Is the blocking correct if there is a load bearing wall above?


----------



## MarkRandall (Feb 1, 2011)

Looks correct to me.

See: http://www.ilevel.com/literature/TJ-4000.pdf


----------



## Mac (Feb 1, 2011)

Ummm....  yes, looks OK to me.

And the clinched nail method of attaching the 2X to the steel girder.


----------



## Code Neophyte (Feb 1, 2011)

Mac said:
			
		

> And the clinched nail method of attaching the 2X to the steel girder.


That's every bit as good as the jack posts the beam is probably sitting on without _any_ mechanical attachment (They're going to come back and do that, though - just haven't gotten around to it yet!!!!)


----------



## jar546 (Feb 1, 2011)

Would your answers be the same if that was also a flush splice point for the joists that were butt ended together under that bearing wall?


----------



## Code Neophyte (Feb 1, 2011)

It would not.  Joists would then require lateral restraint at the _ends_


----------



## Uncle Bob (Feb 1, 2011)

Where I worked; blocking was from (between) TJI to TJI; not 2 bys nailed to the floor and top plate. Since it is engineered wood, a TJI layout should be furnished and the blocking indicated on the layout; per manufacturer's specifications and installation instructions.

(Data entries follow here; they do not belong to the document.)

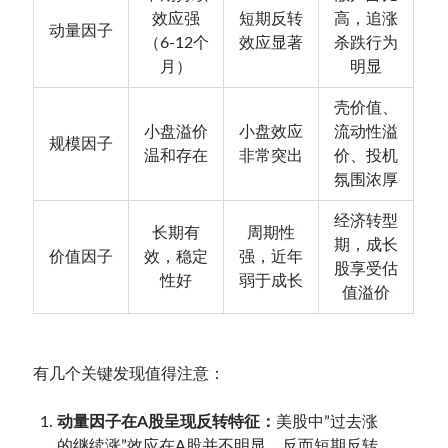
效应强
短期反转
高，追涨
动量因子
（6-12个
效应显著
杀跌行为
月）
明显
壳价值、
小盘溢价
小盘效应
流动性溢
规模因子
温和存在
非常突出
价、投机
氛围浓厚
经济转型
长期有
周期性
期，成长
价值因子
效，稳定
强，近年
股享受估
性好
弱于成长
值溢价
有几个关键发现值得注意：
动量因子在A股呈现反转特征：
美股中”过去涨
的继续涨”效应在A股并不明显，反而短期反转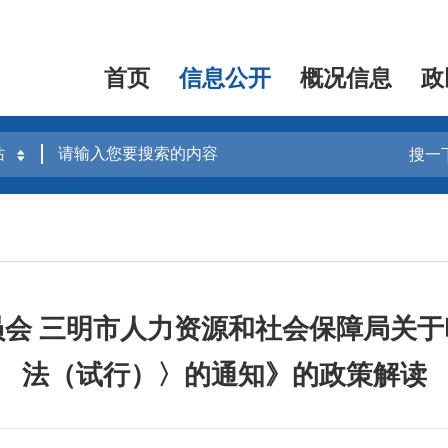
首页
信息公开
概况信息
政
搜一
会 三明市人力资源和社会保障局关
法（试行）〉的通知》的政策解读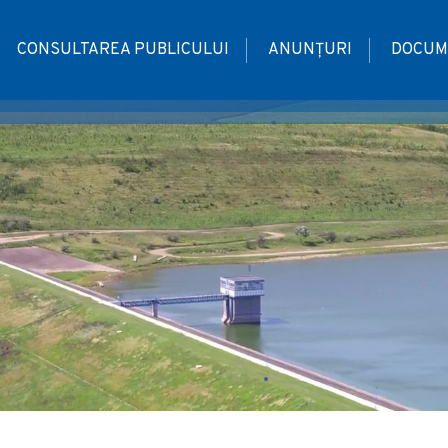
CONSULTAREA PUBLICULUI
ANUNȚURI
DOCUM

Your opinion and/or the contractor's opinion is not an amendment to the codes.

Without the manufacturer's layout and specifications the installation automatically fails.

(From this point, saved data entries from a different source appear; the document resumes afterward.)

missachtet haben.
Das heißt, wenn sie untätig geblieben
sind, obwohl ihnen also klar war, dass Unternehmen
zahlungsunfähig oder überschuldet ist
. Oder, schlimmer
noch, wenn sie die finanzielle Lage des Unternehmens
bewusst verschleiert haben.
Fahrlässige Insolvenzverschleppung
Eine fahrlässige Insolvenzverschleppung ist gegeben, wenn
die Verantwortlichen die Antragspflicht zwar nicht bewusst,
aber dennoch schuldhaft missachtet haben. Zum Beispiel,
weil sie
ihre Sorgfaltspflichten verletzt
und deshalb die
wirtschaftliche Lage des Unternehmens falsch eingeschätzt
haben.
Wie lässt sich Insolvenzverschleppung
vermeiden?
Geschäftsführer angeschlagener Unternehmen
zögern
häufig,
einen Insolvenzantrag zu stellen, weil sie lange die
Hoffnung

However, the way things are going; I see a future; where remodeling contractors; using engineered wood; will weaken the the code requirements; because they are buying the products and using them "at their own discretion"; and, the majority of inspectors have no training in inspecting these products.

And, AHJs will bend to the will of the contractors, ( " I'm just using one LVL and two TJIs and you want a manufacturer's layout and spec sheet"). Now, you've got the idea Mr. Holmes.  

Uncle Bob


----------



## mn joe (Feb 1, 2011)

Both TJI and BCI (Boise Cascade) show this application in their respective application manuals.  The squash blocks must be 1/16th inch longer than the I-joist, with the excess length at the top.  The wall above must be centered over the wall below.

Joe


----------



## Uncle Bob (Feb 1, 2011)

Oh, squash blocking, ok;  I've been away from this stuff too long.

Uncle Bob


----------



## jar546 (Feb 1, 2011)

http://www.gp.com/build/DocumentViewer.aspx?repository=BP&elementid=4815

Figure F9 for butt end joints GP


----------



## Mark K (Feb 1, 2011)

The joist need lateral support at all bearing supports not just at the end.

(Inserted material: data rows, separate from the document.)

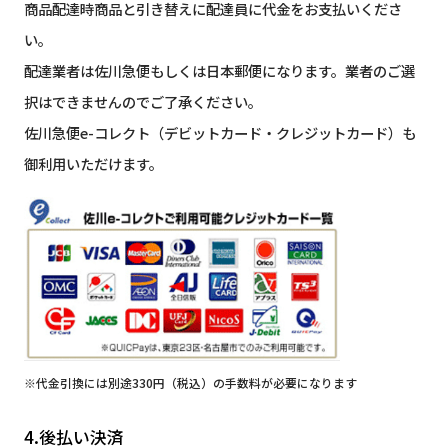
商品配達時商品と引き替えに配達員に代金をお支払いくださ
い。
配達業者は佐川急便もしくは日本郵便になります。業者のご選
択はできませんのでご了承ください。
佐川急便e-コレクト（デビットカード・クレジットカード）も
御利用いただけます。
※代金引換には別途330円（税込）の手数料が必要になります
4.後払い決済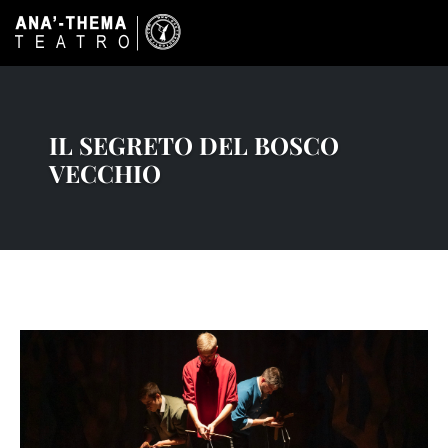
IL SEGRETO DEL BOSCO
VECCHIO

If there is a bearing wall above and the studs and posts do not rest on top of the squash blocking does the plywood support the loads?


----------



## GHRoberts (Feb 2, 2011)

Some people might think the load bearing wall above will provide lateral restraint.

Others might think the sheathing is sufficient.

While I block the ends of my joists, it is more of a construction aid than an engineered requirement.


----------



## Mark K (Feb 2, 2011)

The default position in the code is that blocking provides the lateral restraint.  Whether the diaphragm is capable of providing the necessary restraint is situational and should typically require engineering involvement.

The load bearing wall above could actually increase the need for lateral restraint.  The ability of the load beaing wall to provide restraint would be dependent on the configuration and other elements of the construction.  Again the IRC is a "simple" code that does not deal with this situation.


----------



## mn joe (Feb 2, 2011)

Since we are dealing with an engineered product, shouldn't we defer to the manufacturer's installation instructions?  I think that the entire floor system is engineered when installed as the I joist manufacturer specifies.

Joe


----------